::: Source data

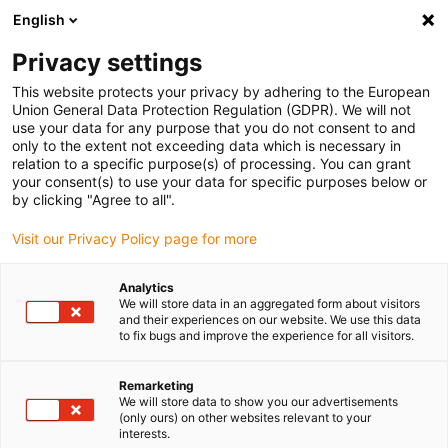
English
(0)
Privacy settings
igus-icon-arrow-right
igus-icon-arrow-right
igus-icon-arrow-right
igus-i
Home
Leitungen für Energieketten
Konfektionierte Leitungen
This website protects your privacy by adhering to the European
igus-icon-arrow-right
igus-icon-arrow
Antriebsleitungen nach Hersteller Standard
passend zu Festo
Union General Data Protection Regulation (GDPR). We will not
readycable® Encoderleitung passend zu Festo NEBM-S1G15-E-xxx-LE6,
use your data for any purpose that you do not consent to and
Basisleitung, TPE 6,8 x d
only to the extent not exceeding data which is necessary in
relation to a specific purpose(s) of processing. You can grant
readycable® Encoderleitung
your consent(s) to use your data for specific purposes below or
by clicking "Agree to all".
passend zu Festo NEBM-
Visit our Privacy Policy page for more
S1G15-E-xxx-LE6,
Basisleitung, TPE 6,8 x d
Analytics
We will store data in an aggregated form about visitors
and their experiences on our website. We use this data
to fix bugs and improve the experience for all visitors.
Remarketing
We will store data to show you our advertisements
(only ours) on other websites relevant to your
interests.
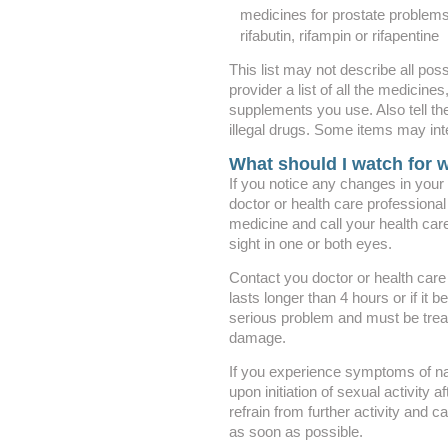
medicines for prostate problem
rifabutin, rifampin or rifapentine
This list may not describe all poss
provider a list of all the medicine
supplements you use. Also tell th
illegal drugs. Some items may int
What should I watch for w
If you notice any changes in your v
doctor or health care professional
medicine and call your health care
sight in one or both eyes.
Contact you doctor or health care 
lasts longer than 4 hours or if it
serious problem and must be trea
damage.
If you experience symptoms of na
upon initiation of sexual activity 
refrain from further activity and c
as soon as possible.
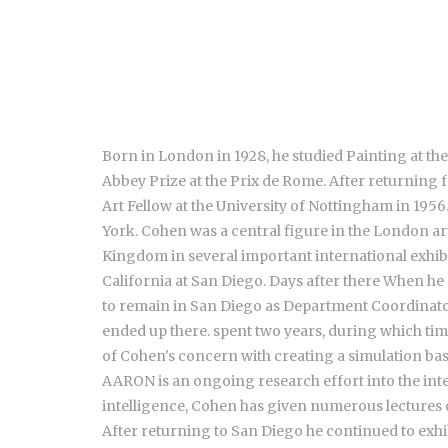
Born in London in 1928, he studied Painting at th
Abbey Prize at the Prix de Rome. After returning 
Art Fellow at the University of Nottingham in 19
York. Cohen was a central figure in the London ar
Kingdom in several important international exhibiti
California at San Diego. Days after there When he
to remain in San Diego as Department Coordinator. 
ended up there. spent two years, during which ti
of Cohen's concern with creating a simulation ba
AARON is an ongoing research effort into the intel
intelligence, Cohen has given numerous lectures 
After returning to San Diego he continued to exhi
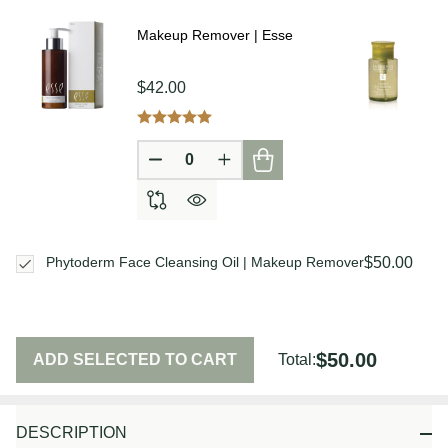
Ship!
Makeup Remover | Esse
$42.00
DECREASE QUANTITY OF UNDEFIN
INCREASE QUANTITY OF U
$50.00
Phytoderm Face Cleansing Oil | Makeup Remover
$50.00
ADD SELECTED TO CART
Total:
DESCRIPTION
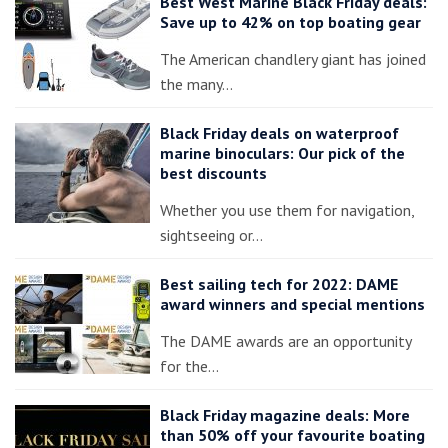
Best West Marine Black Friday deals:
Save up to 42% on top boating gear
The American chandlery giant has joined
the many…
Black Friday deals on waterproof
marine binoculars: Our pick of the
best discounts
Whether you use them for navigation,
sightseeing or…
Best sailing tech for 2022: DAME
award winners and special mentions
The DAME awards are an opportunity
for the…
Black Friday magazine deals: More
than 50% off your favourite boating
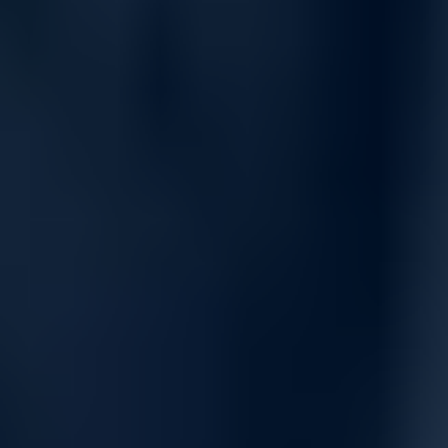
Built-in intelligence and energy
efficiency
Designed with security and energy efficiency in mind, the 5150
EI series features:
Secure Boot for trusted HPE Comware OS initialization.
Embedded CLI and SmartMC management tools at no extra
cost.
Energy Efficient Ethernet and green design to reduce power
usage on idle or unused ports.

::::::

▶ **About this task**
Collect every line with the string "deals" from the records, and copy each.

▶ **Task response**
Best West Marine Black Friday deals:
Black Friday deals on waterproof
Black Friday magazine deals: More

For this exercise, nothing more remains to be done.